Another interesting point is how bullying on television tends to focus on the victim, yet in this episode everything is seen from the perspective of the bully, someone who was shamed into feeling ashamed of who she is. The story may be flawed, but it carries a message comparable to a prior episode, Mirror In The Bathroom. The only difference here is that throwing religion into the mix tends to amplify the emotions of those involved. Maybe Hazel’s actions throughout the episode make sense after all.
JT PLOT SUMMARY: Liberty’s frustrated with her sewing project, and is blown away when she sees JT’s pillow is perfect. Because sewing is considered girly he tells everyone that his pillow is really Liberty’s, and she receives a good grade instead of him. She wants him to help her with her next project, sewing a skirt, but he refuses. However, Liberty blackmails him into doing it by threatening to tell everyone the truth about his amazing sewing skills.
Though he’s ashamed of his talent, Liberty thinks he shouldn’t hide it from everyone.

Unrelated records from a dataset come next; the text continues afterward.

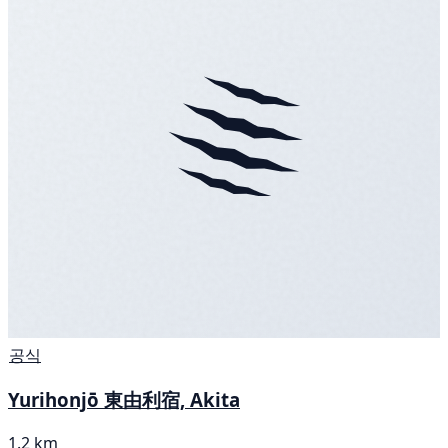
공식
Yurihonjō 東由利宿, Akita
1.2 km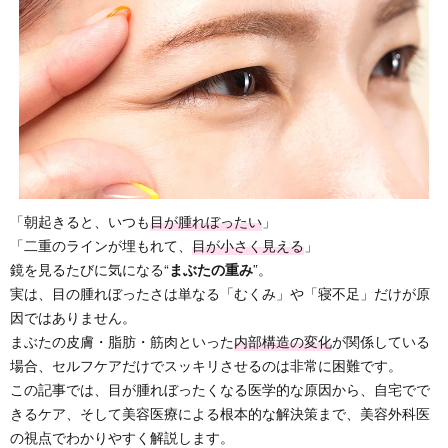
「朝起きると、いつも
目が腫れぼったい
」
「二重のラインが埋もれて、
目が小さく見える
」
鏡を見るたびに気になる“
まぶたの重み
”。
実は、目の腫れぼったさは単なる「むくみ」や「寝不足」だけが原
因ではありません。
まぶたの皮膚・脂肪・筋肉といった
内部構造の変化
が関係している
場合、セルフケアだけでスッキリさせるのは非常に困難です。
この記事では、目が腫れぼったくなる医学的な原因から、自宅でで
きるケア、そして美容医療による根本的な解決策まで、美容外科医
の視点でわかりやすく解説します。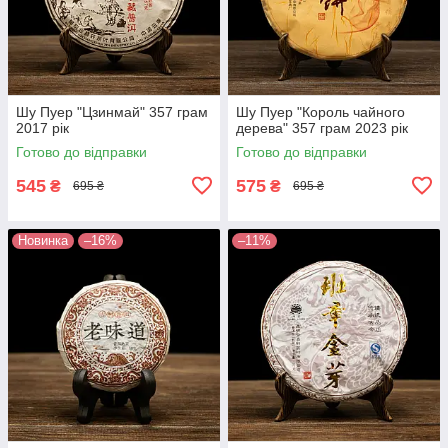
Шу Пуер "Цзинмай" 357 грам
Шу Пуер "Король чайного
2017 рік
дерева" 357 грам 2023 рік
Готово до відправки
Готово до відправки
545
575
₴
₴
695 ₴
695 ₴
Новинка
–16%
–11%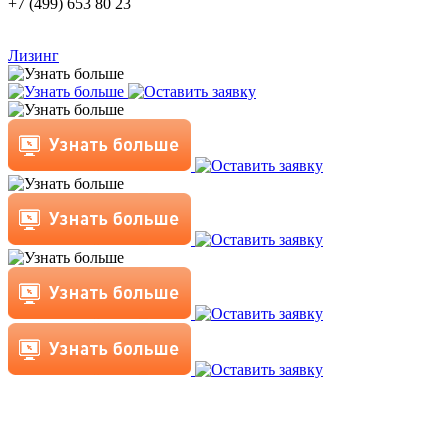
+7 (499) 653 80 23
Лизинг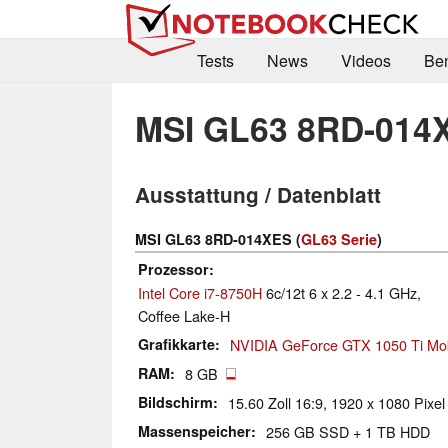
Tests
News
Videos
Be
MSI GL63 8RD-014
Ausstattung / Datenblatt
MSI GL63 8RD-014XES (
GL63 Serie
)
Prozessor
Intel Core i7-8750H
6c/12t 6 x 2.2 - 4.1 GHz,
Coffee Lake-H
Grafikkarte
NVIDIA GeForce GTX 1050 Ti Mob
RAM
8 GB
Bildschirm
15.60 Zoll 16:9, 1920 x 1080 Pixel
Massenspeicher
256 GB SSD + 1 TB HDD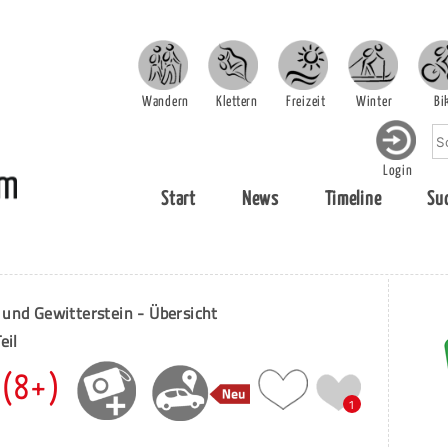
Wandern
Klettern
Freizeit
Winter
Bi
Login
Start
News
Timeline
Su
 und Gewitterstein - Übersicht
eil
 (8+)
1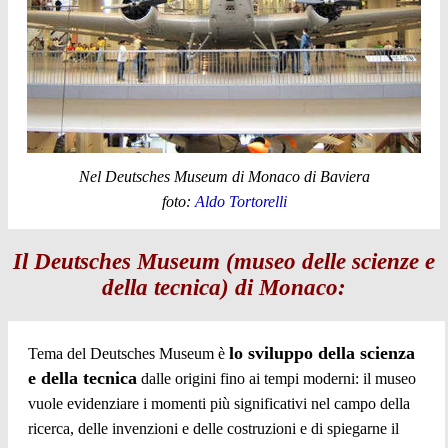
Nel Deutsches Museum di Monaco di Baviera
foto:
Aldo Tortorelli
Il Deutsches Museum (museo delle scienze e
della tecnica) di Monaco:
lo sviluppo della scienza
Tema del Deutsches Museum è
e della tecnica
dalle origini fino ai tempi moderni: il museo
vuole evidenziare i momenti più significativi nel campo della
ricerca, delle invenzioni e delle costruzioni e di spiegarne il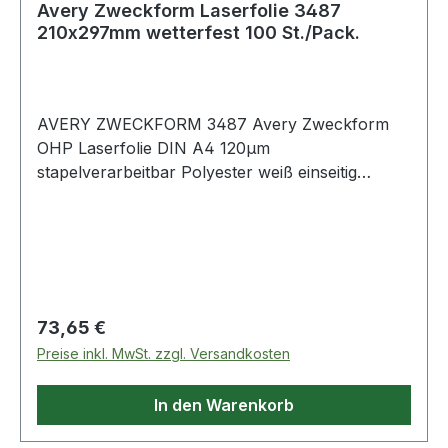
Avery Zweckform Laserfolie 3487
210x297mm wetterfest 100 St./Pack.
AVERY ZWECKFORM 3487 Avery Zweckform
OHP Laserfolie DIN A4 120µm
stapelverarbeitbar Polyester weiß einseitig
beschichtet 100 Folien/Pack. Durch die spezielle
Beschichtung ist stets eine optimale
Tonerhaftung und beste Ausdrucksqualität
sichergestellt. Klebstofffrei.
Regulärer Preis:
73,65 €
Preise inkl. MwSt. zzgl. Versandkosten
In den Warenkorb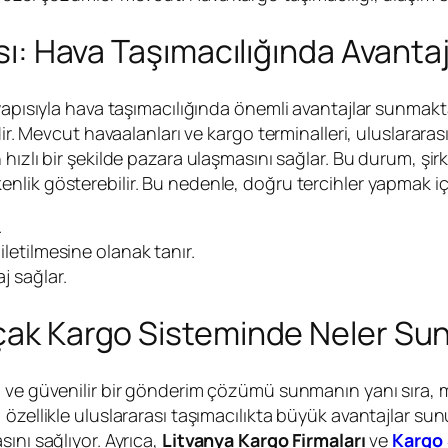
ısı: Hava Taşımacılığında Avantaj
yapısıyla hava taşımacılığında önemli avantajlar sunmakt
ir. Mevcut havaalanları ve kargo terminalleri, uluslararas
 hızlı bir şekilde pazara ulaşmasını sağlar. Bu durum, şir
nlik gösterebilir. Bu nedenle, doğru tercihler yapmak içi
.
iletilmesine olanak tanır.
j sağlar.
Uçak Kargo Sisteminde Neler Su
lı ve güvenilir bir gönderim çözümü sunmanın yanı sıra,
 özellikle uluslararası taşımacılıkta büyük avantajlar su
ını sağlıyor. Ayrıca,
Litvanya Kargo Firmaları
ve
Kargo 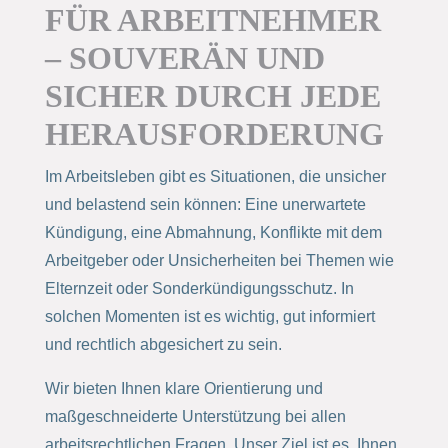
FÜR ARBEITNEHMER
– SOUVERÄN UND
SICHER DURCH JEDE
HERAUSFORDERUNG
Im Arbeitsleben gibt es Situationen, die unsicher
und belastend sein können: Eine unerwartete
Kündigung, eine Abmahnung, Konflikte mit dem
Arbeitgeber oder Unsicherheiten bei Themen wie
Elternzeit oder Sonderkündigungsschutz. In
solchen Momenten ist es wichtig, gut informiert
und rechtlich abgesichert zu sein.
Wir bieten Ihnen klare Orientierung und
maßgeschneiderte Unterstützung bei allen
arbeitsrechtlichen Fragen. Unser Ziel ist es, Ihnen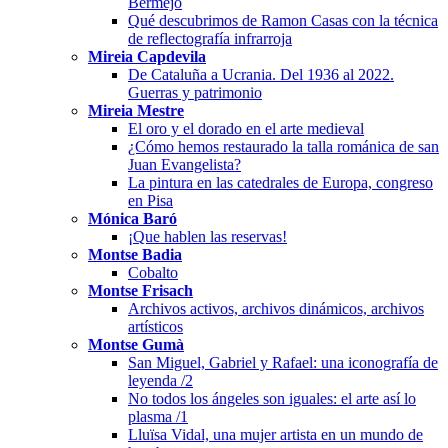
Bermejo
Qué descubrimos de Ramon Casas con la técnica
de reflectografía infrarroja
Mireia Capdevila
De Cataluña a Ucrania. Del 1936 al 2022.
Guerras y patrimonio
Mireia Mestre
El oro y el dorado en el arte medieval
¿Cómo hemos restaurado la talla románica de san
Juan Evangelista?
La pintura en las catedrales de Europa, congreso
en Pisa
Mónica Baró
¡Que hablen las reservas!
Montse Badia
Cobalto
Montse Frisach
Archivos activos, archivos dinámicos, archivos
artísticos
Montse Gumà
San Miguel, Gabriel y Rafael: una iconografía de
leyenda /2
No todos los ángeles son iguales: el arte así lo
plasma /1
Lluïsa Vidal, una mujer artista en un mundo de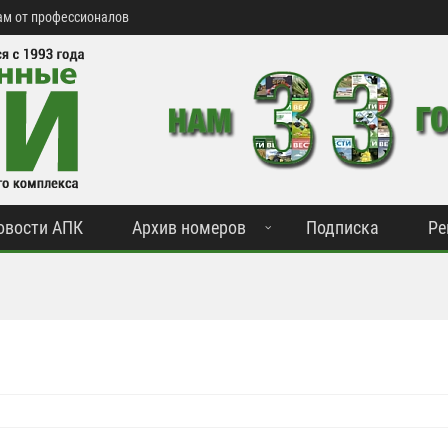
м от профессионалов
овости АПК
Архив номеров
Подписка
Ре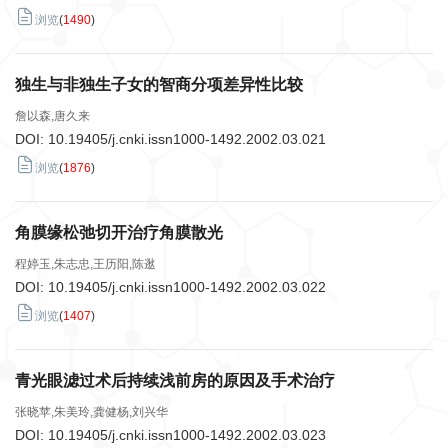
浏览
(
1490
)
独生与非独生子女的智商分项差异性比较
詹以森,唐久来
DOI:
10.19405/j.cnki.issn1000-1492.2002.03.021
浏览
(
1876
)
角膜缘松弛切开治疗角膜散光
程婷玉,朱志忠,王历阳,陈逖
DOI:
10.19405/j.cnki.issn1000-1492.2002.03.022
浏览
(
1407
)
青光眼滤过术后持续浅前房的原因及手术治疗
张晓苹,朱美玲,龚健杨,刘兴华
DOI:
10.19405/j.cnki.issn1000-1492.2002.03.023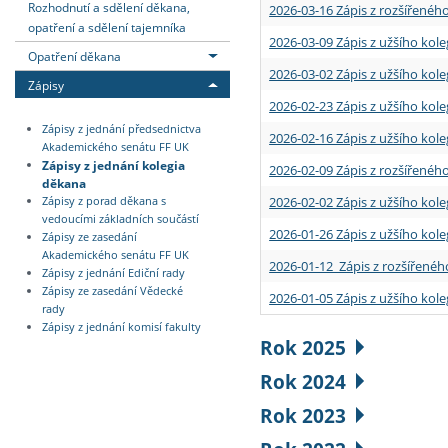
Rozhodnutí a sdělení děkana,
2026-03-16 Zápis z rozšířenéh
opatření a sdělení tajemníka
2026-03-09 Zápis z užšího kole
Opatření děkana
2026-03-02 Zápis z užšího kole
Zápisy
2026-02-23 Zápis z užšího kol
Zápisy z jednání předsednictva
2026-02-16 Zápis z užšího kole
Akademického senátu FF UK
Zápisy z jednání kolegia
2026-02-09 Zápis z rozšířeného
děkana
2026-02-02 Zápis z užšího kol
Zápisy z porad děkana s
vedoucími základních součástí
2026-01-26 Zápis z užšího kole
Zápisy ze zasedání
Akademického senátu FF UK
2026-01-12 Zápis z rozšířenéh
Zápisy z jednání Ediční rady
Zápisy ze zasedání Vědecké
2026-01-05 Zápis z užšího kole
rady
Zápisy z jednání komisí fakulty
Rok 2025
Rok 2024
Rok 2023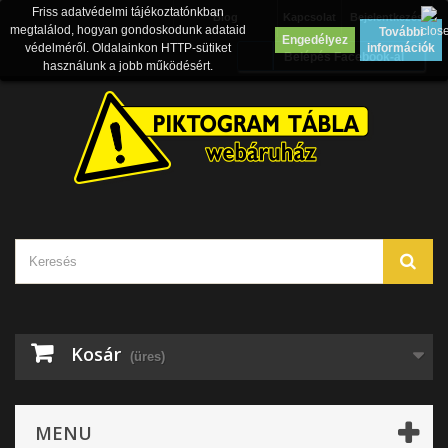
Friss adatvédelmi tájékoztatónkban
Blog
Kapcsolat
Bejelentkezés
megtalálod, hogyan gondoskodunk adataid
További
Engedélyez
védelméről. Oldalainkon HTTP-sütiket
információk
Belépés Facebook-al
használunk a jobb működésért.
Kosár
(üres)
MENU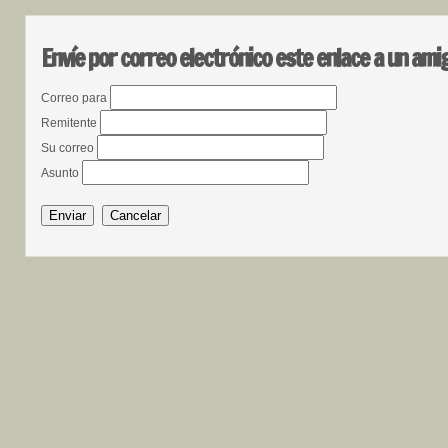
Envíe por correo electrónico este enlace a un ami
Correo para
Remitente
Su correo
Asunto
Enviar
Cancelar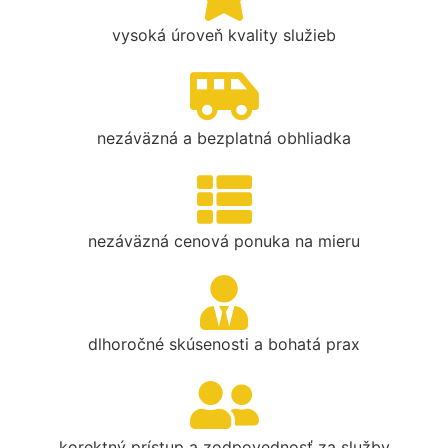
vysoká úroveň kvality služieb
nezáväzná a bezplatná obhliadka
nezáväzná cenová ponuka na mieru
dlhoročné skúsenosti a bohatá prax
korektný prístup a zodpovednosť za služby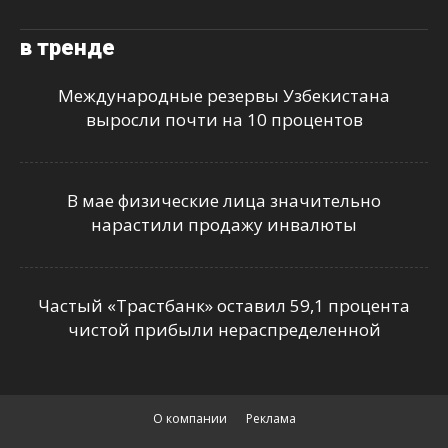
в тренде
Международные резервы Узбекистана
выросли почти на 10 процентов
В мае физические лица значительно
нарастили продажу инвалюты
Частый «Трастбанк» оставил 59,1 процента
чистой прибыли нераспределенной
О компании
Реклама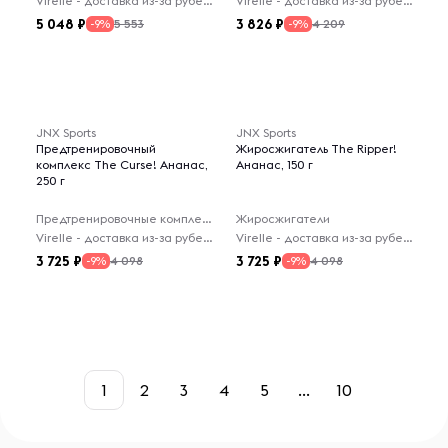
Virelle - доставка из-за рубежа
Virelle - доставка из-за рубежа
5 048
3 826
5 553
4 209
-9%
-9%
JNX Sports
JNX Sports
Предтренировочный
Жиросжигатель The Ripper!
комплекс The Curse! Ананас,
Ананас, 150 г
250 г
Предтренировочные комплексы
Жиросжигатели
Virelle - доставка из-за рубежа
Virelle - доставка из-за рубежа
3 725
3 725
4 098
4 098
-9%
-9%
1
2
3
4
5
...
10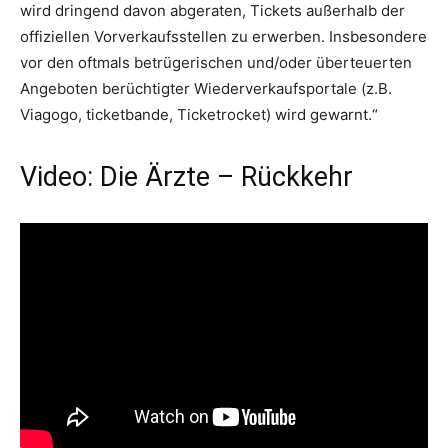
wird dringend davon abgeraten, Tickets außerhalb der
offiziellen Vorverkaufsstellen zu erwerben. Insbesondere
vor den oftmals betrügerischen und/oder überteuerten
Angeboten berüchtigter Wiederverkaufsportale (z.B.
Viagogo, ticketbande, Ticketrocket) wird gewarnt.“
Video: Die Ärzte – Rückkehr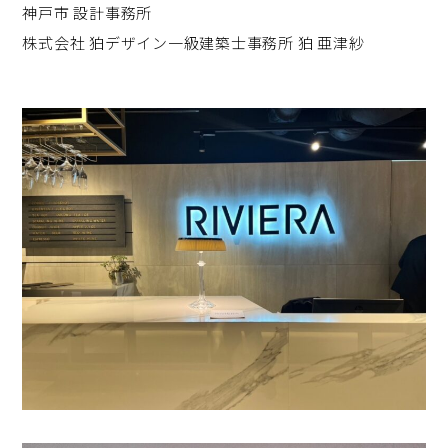
神戸市 設計事務所
株式会社 狛デザイン一級建築士事務所 狛 亜津紗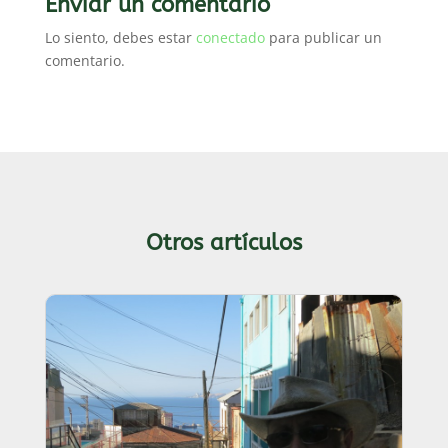
Enviar un comentario
Lo siento, debes estar
conectado
para publicar un
comentario.
Otros artículos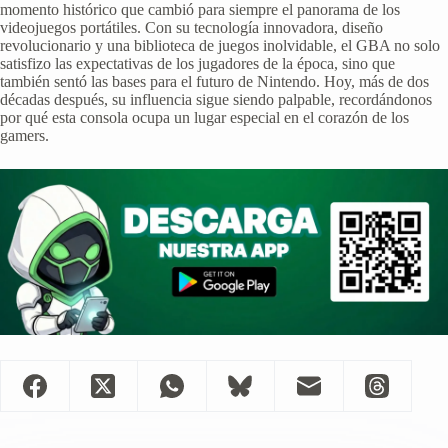
momento histórico que cambió para siempre el panorama de los
videojuegos portátiles. Con su tecnología innovadora, diseño
revolucionario y una biblioteca de juegos inolvidable, el GBA no solo
satisfizo las expectativas de los jugadores de la época, sino que
también sentó las bases para el futuro de Nintendo. Hoy, más de dos
décadas después, su influencia sigue siendo palpable, recordándonos
por qué esta consola ocupa un lugar especial en el corazón de los
gamers.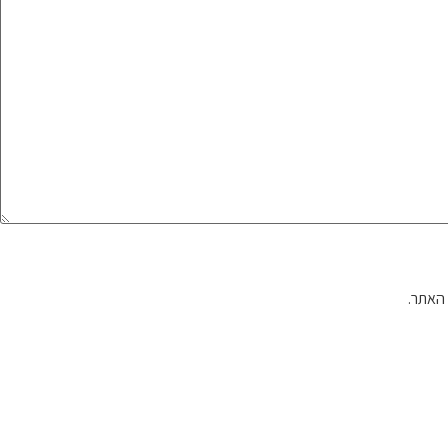
האתר.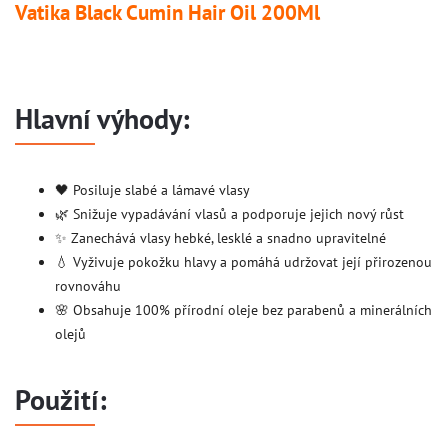
Vatika Black Cumin Hair Oil 200Ml
Hlavní výhody:
🖤 Posiluje slabé a lámavé vlasy
🌿 Snižuje vypadávání vlasů a podporuje jejich nový růst
✨ Zanechává vlasy hebké, lesklé a snadno upravitelné
💧 Vyživuje pokožku hlavy a pomáhá udržovat její přirozenou
rovnováhu
🌸 Obsahuje 100% přírodní oleje bez parabenů a minerálních
olejů
Použití: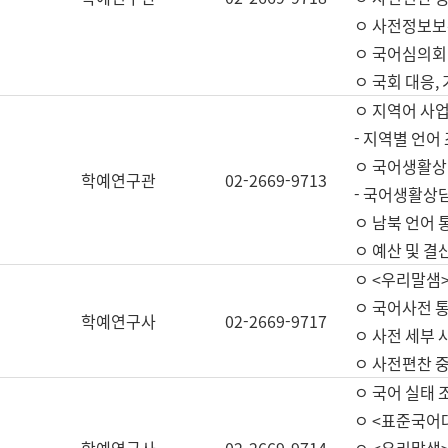
ㅇ 사전정보보
ㅇ 국어심의회
ㅇ 국회 대응,
ㅇ 지역어 사
- 지역별 언어
ㅇ 국어생활상
학예연구관
02-2669-9713
- 국어생활상담
ㅇ 남북 언어 
ㅇ 예산 및 결산(
ㅇ <우리말샘>
ㅇ 국어사전 통
학예연구사
02-2669-9717
ㅇ 사전 세부 사
ㅇ 사전편찬 
ㅇ 국어 실태 
ㅇ <표준국어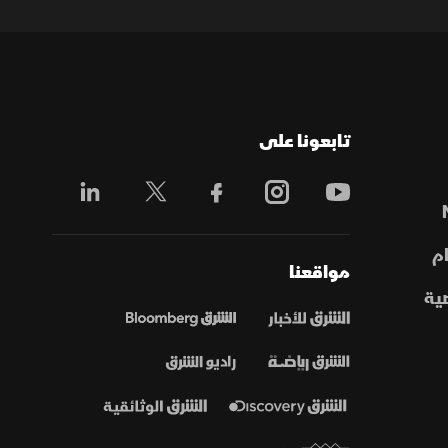
تابعونا على
م
مواقعنا
ية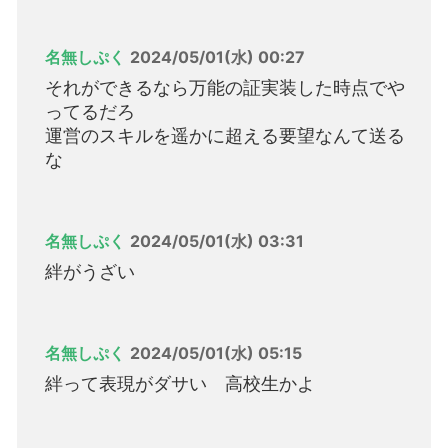
名無しぷく
2024/05/01(水) 00:27
それができるなら万能の証実装した時点でや
ってるだろ
運営のスキルを遥かに超える要望なんて送る
な
名無しぷく
2024/05/01(水) 03:31
絆がうざい
名無しぷく
2024/05/01(水) 05:15
絆って表現がダサい 高校生かよ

As Liberty shows off the skirt in class she’s overwhelmed with guilt and confesses to everyone that JT made it, leaving JT embarrassed as Sean and Toby make fun of him. They continue to poke fun after class until Emma, Manny and a couple of other girls approach JT…they were so impressed with the skirt he made for Liberty that they’re willing to pay him to make skirts for them.
The setting is nowhere near as intense as Hazel’s plot, but it’s still the same idea of someone hiding something about themselves from their friends and the public. What’s unique is that JT is fine with getting a bad grade in exchange for keeping his talent for sewing a secret. He’s not super popular, but he does have a reputation as a class clown. He’s bent on protecting his rep as being a “guy’s guy,” as the stigma remains that guys doing “girly” things like sewing is considered “gay.”
I’m in my late 20’s. I know how to sew…by hand. I somewhat remember how to use a sewing machine. I took a home economics course in high school, and we had to sew a pillow (it was decent, but nowhere near the best). No one would care today if I told them I knew how to do that. Degrassi is considered a girly teen show by the general public; I receive casual ribbings once in a blue moon from friends, but no one I know actually cares that I watch it, and I don’t care what they think either way. But in those teen years it’s different. We’re programmed to care about what everyone around us thinks. JT takes pride in his finished sewing products, but not enough to claim them. It takes Liberty’s guilt breaking her to prove to JT that some of the things we’re afraid of sharing with the world aren’t as big of a deal as we’d like to think they are.